Wie bewerten Sie die politische Kultur hierzulande im Vergleich zu anderen Bundesländern?

Mertes: Bei der Affären-Lastigkeit liegt das Land nicht an der Spitze. Da sind wir noch gut dran. Schauen Sie nach Bayern, da geht es bei dem Desaster um die Landesbank um Milliarden. Und mit Hessen würde ich nicht tauschen wollen. Dort ist alles noch fünf Grad kühler. Eine Krise der politischen Kultur sehe ich nicht.

Gegen den ehemaligen CDU-Fraktionsgeschäftsführer Markus Hebgen, der in die Fraktionskasse gegriffen haben soll, wird ermittelt. Die CDU-Abgeordneten Peter Dincher und Michael Billen sind aufgrund von Schnüffeleien in Polizei-Daten ebenfalls ins Visier der Staatsanwaltschaft geraten.

Mertes: Vor Fehlern oder gar krimineller Energie Einzelner ist man nie gefeit. Das Problem ist, dass manche glauben, sie könnten ihre Regeln selbst machen. Die Regeln macht der Landtag, daran hat sich jeder zu halten. Und diejenigen, die es betrifft, müssen die Dinge wieder in Ordnung bringen. Das Parlament muss insofern seine Selbstreinigungskräfte aktivieren.

Hebgen behauptet, vier CDU-Abgeordnete seien mit ihm in einem Bordell gewesen…

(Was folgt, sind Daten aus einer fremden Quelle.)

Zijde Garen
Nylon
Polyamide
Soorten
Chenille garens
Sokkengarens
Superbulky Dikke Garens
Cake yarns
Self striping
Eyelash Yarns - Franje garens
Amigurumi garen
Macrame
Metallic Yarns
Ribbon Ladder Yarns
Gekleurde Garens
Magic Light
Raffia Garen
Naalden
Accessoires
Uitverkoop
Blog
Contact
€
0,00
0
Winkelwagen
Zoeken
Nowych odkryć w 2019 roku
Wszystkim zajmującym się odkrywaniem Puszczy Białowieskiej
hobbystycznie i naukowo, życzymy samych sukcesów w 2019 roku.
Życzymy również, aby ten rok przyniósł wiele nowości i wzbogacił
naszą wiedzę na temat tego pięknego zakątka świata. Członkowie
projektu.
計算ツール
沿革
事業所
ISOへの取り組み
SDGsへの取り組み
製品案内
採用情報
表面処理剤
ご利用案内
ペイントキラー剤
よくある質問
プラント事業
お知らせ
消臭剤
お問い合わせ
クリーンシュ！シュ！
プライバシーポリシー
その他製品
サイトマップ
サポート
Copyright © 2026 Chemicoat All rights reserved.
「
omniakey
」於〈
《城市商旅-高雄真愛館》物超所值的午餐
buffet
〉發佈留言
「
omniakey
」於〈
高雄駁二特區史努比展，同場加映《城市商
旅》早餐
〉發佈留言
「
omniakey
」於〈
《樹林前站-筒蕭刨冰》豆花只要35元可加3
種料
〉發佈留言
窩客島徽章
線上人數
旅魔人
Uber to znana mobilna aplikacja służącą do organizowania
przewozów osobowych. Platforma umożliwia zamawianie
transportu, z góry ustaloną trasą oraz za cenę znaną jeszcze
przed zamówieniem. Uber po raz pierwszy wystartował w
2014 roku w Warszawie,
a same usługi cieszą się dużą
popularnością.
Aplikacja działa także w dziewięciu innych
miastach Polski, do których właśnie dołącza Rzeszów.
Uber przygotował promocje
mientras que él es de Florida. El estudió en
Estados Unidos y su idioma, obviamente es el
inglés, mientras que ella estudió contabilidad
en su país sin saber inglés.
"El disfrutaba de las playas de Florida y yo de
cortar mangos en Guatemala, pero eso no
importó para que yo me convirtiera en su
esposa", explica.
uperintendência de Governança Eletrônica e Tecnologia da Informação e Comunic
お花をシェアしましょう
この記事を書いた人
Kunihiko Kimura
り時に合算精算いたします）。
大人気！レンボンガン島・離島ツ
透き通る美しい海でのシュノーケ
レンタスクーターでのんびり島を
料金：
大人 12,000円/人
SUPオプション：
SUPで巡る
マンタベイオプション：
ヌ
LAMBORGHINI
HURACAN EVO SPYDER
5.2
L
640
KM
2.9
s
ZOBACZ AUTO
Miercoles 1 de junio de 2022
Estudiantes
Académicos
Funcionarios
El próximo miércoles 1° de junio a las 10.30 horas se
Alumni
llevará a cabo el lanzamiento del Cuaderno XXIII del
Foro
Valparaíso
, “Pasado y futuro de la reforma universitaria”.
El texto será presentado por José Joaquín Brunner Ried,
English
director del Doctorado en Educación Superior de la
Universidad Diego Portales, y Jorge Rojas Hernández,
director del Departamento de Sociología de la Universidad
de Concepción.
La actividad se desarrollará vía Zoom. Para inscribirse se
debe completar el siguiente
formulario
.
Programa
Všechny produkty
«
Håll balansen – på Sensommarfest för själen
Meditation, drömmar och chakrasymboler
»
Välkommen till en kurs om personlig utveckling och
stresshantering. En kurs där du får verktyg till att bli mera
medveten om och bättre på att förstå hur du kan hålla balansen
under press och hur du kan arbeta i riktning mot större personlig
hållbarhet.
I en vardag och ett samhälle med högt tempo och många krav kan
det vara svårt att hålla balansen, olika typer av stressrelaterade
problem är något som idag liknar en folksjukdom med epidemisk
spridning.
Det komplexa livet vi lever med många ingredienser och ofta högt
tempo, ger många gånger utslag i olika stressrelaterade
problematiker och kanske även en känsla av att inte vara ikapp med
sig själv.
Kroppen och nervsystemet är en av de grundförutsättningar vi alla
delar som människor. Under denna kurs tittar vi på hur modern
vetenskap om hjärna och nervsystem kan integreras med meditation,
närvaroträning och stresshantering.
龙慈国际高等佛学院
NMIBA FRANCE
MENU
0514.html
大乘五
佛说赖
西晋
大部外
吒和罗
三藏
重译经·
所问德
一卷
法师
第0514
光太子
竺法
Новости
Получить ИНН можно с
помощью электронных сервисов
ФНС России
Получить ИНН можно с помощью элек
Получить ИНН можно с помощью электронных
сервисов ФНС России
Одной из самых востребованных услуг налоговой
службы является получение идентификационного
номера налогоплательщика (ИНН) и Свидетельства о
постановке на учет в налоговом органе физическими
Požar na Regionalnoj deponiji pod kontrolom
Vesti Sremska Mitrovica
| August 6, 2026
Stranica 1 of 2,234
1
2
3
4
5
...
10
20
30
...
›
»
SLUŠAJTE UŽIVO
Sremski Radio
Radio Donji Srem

Mertes: Die Rechnung wurde offenbar mit der Kreditkarte der Fraktion bezahlt. Das sind unsachgemäße Ausgaben, die Straftaten sind und bestraft werden müssen.

Der Wissenschaftliche Dienst des Landtags hat die ruhende Fraktionsmitgliedschaft Billens geprüft. Was ist dabei herausgekommen?

Mertes: Ruhen gibt es nicht! Entweder ist man Mitglied einer Fraktion oder nicht. Ein Abgeordneter hat Rechte und Pflichten, er muss sich an der Arbeit des Parlamentes beteiligen. Verträge oder Absprachen zwischen Einzelnen und ihrer Fraktion sind für uns nicht maßgeblich. Der Abgeordnete Billen ist bei der CDU, also berechnen wir weiter Fraktionsgelder für 38 Abgeordnete. Auch sein Rede- und Fragerecht als Abgeordneter darf nicht beschnitten werden. Es ist meine Aufgabe, dafür zu sorgen. Das Ergebnis unserer Prüfungen werden wir den Fraktionen in Kürze vorlegen.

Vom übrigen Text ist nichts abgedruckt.